Up to now, you have been introduced to caching and some of the terms related to caching. You also got a basic understanding of caching and now you know its importance. Managing cache is a critical task, and you must be careful about how to implement it for efficient memory management.
You need to implement caching that optimizes data access time by retaining frequently used data in the cache, reducing memory access latency, or other policies and strategies. For this, let's uncover some fundamentals about cache replacement policies.
Cache replacement policy
So, what is the cache replacement policy?
Cache replacement policies, frequently called cache replacement algorithms are optimizing instructions or algorithms that a computer program can utilize in order to manage the stored cache information. Simply put, it is a principle that defines how older versions of the cache should be replaced by the new ones.
There are a lot of various types of cache replacement policies. This section describes the Random replacement policy, Queue-based policy, Recency-based policy, and Frequency-based policy.
Random replacement policy
Let’s suppose our request is as represented by Access Sequence, and let’s suppose you have a storage system that has four storage buffers so it can store only four frames. The red indicates that a new item has been stored in the frame buffer, whereas the blue represents the incoming item already in the buffer.
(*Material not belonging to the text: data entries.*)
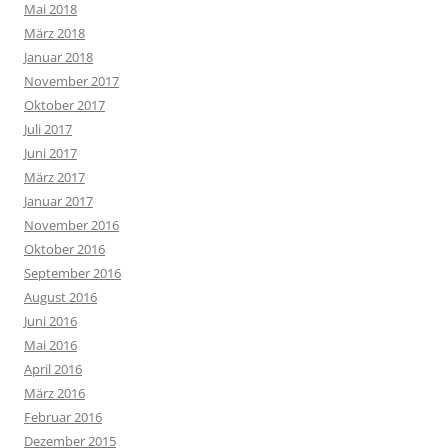
Mai 2018
März 2018
Januar 2018
November 2017
Oktober 2017
Juli 2017
Juni 2017
März 2017
Januar 2017
November 2016
Oktober 2016
September 2016
August 2016
Juni 2016
Mai 2016
April 2016
März 2016
Februar 2016
Dezember 2015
Initially, you can see that the input request is accepted and stored when the frame buffers are free. When the frame buffer is full, that is, in timer state 4, the new input request overrides any random frame. This is the random replacement policy.
So, to summarize, the random replacement policy or random replacement algorithm selects an item from the storage at random and discards or gets rid of it to make space for the new incoming information. In this process, the algorithm keeps no information about how often a cache is used or when it was placed into the buffer.
First in, first out
First in, first out (FIFO) is one of the queue-based policies. In this one, the cache system behaves like a queue, replacing the oldest request (or the one that came first) with a new one.
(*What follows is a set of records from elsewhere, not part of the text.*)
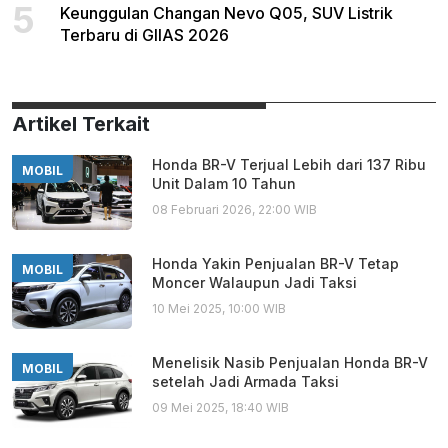
5
Keunggulan Changan Nevo Q05, SUV Listrik
Terbaru di GIIAS 2026
Artikel Terkait
Honda BR-V Terjual Lebih dari 137 Ribu
MOBIL
Unit Dalam 10 Tahun
08 Februari 2026, 22:00 WIB
Honda Yakin Penjualan BR-V Tetap
MOBIL
Moncer Walaupun Jadi Taksi
10 Mei 2025, 10:00 WIB
Menelisik Nasib Penjualan Honda BR-V
MOBIL
setelah Jadi Armada Taksi
09 Mei 2025, 18:40 WIB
In the above sequence, you can see the working mechanism of the FIFO policy. When the replacement is required in the frame, that is, on timer state 4, the algorithm checks which of the buffer was allocated first. It then replaces the content of incoming requests in this first occupied block.
This algorithm keeps track of buffer access history. It evicts the block in the order they were added, without considering how often or how many times the data has been accessed before.
Least recently used
Least Recently Used(LRU) is a type of recency-based policy. A recency-based policy is a policy that takes into consideration when or how often data has been accessed.
In LRU policy, the algorithm replaces the least recently used item from the storage with the new incoming data, item, or request. This algorithm keeps track of the access history of the data. This typically uses data structures like a linked list or an array. When an item is accessed or used, it is moved to the front of the data structure, or some flags will be turned on to indicate the item was recently used.
Let’s consider the following example:
The above table shows that, in the 3rd state, 2 is reintroduced or used by the system. Due to this, the least recently used item becomes 3. At the 5th state, when the buffer is full and new data is being introduced, it replaces 3, the least recently used item. Similarly, from state 6 onwards, the algorithm replaces the item that was accessed the earliest.
So, if you want to create a system that guarantees the safety of the most viewed item in the cache storage over other items, you can use LRU policy.
Least frequently used
Least Frequently Used (LFU) is a type of simple frequency-based caching policy. The standard characteristics of this method involve the system keeping track of the number of times a block is referenced in memory. When the cache is full and requires more room, the system will discard the item with the lowest reference frequency. This works very similar to LRU, except that instead of storing the value of how recently a block was accessed, you store the value of how many times it was accessed. So, of course, while running an access sequence, you will replace a block that was used the fewest times from our cache.
Let’s consider the following example:
In the above table, at state 6, the frequency of the items are:
You can see that the item with the most frequency is 1 and 6, and the item with the least frequency is 3,5 and 4. Items 3 and 5 have already been discarded before state 6, so the least frequently used item is 4, with a frequency of 1. You discard it, and a new value, 2, is kept in its place. This is the working of a simple LFU policy. There is an algorithm that makes use of LFU and LRU called LFRU. In addition, other LFU derivations differ in how they keep track of the frequency.
So, if you want to create a system that guarantees the safety of the item occurring most in the cache storage over other items, you can use the LFU policy.
Conclusion
You have learned some of the simple caching policies to understand and implement. However, there are some complicated algorithm and efficient algorithms that are being used today. For additional information about caching policies, you can search for sites online and various blog articles. In this topic, you have understood the concepts of random replacement, FIFO, LFU, and LRU policies. These strategies can be implemented by using simple data structures as well. So, feel free to experiment around them.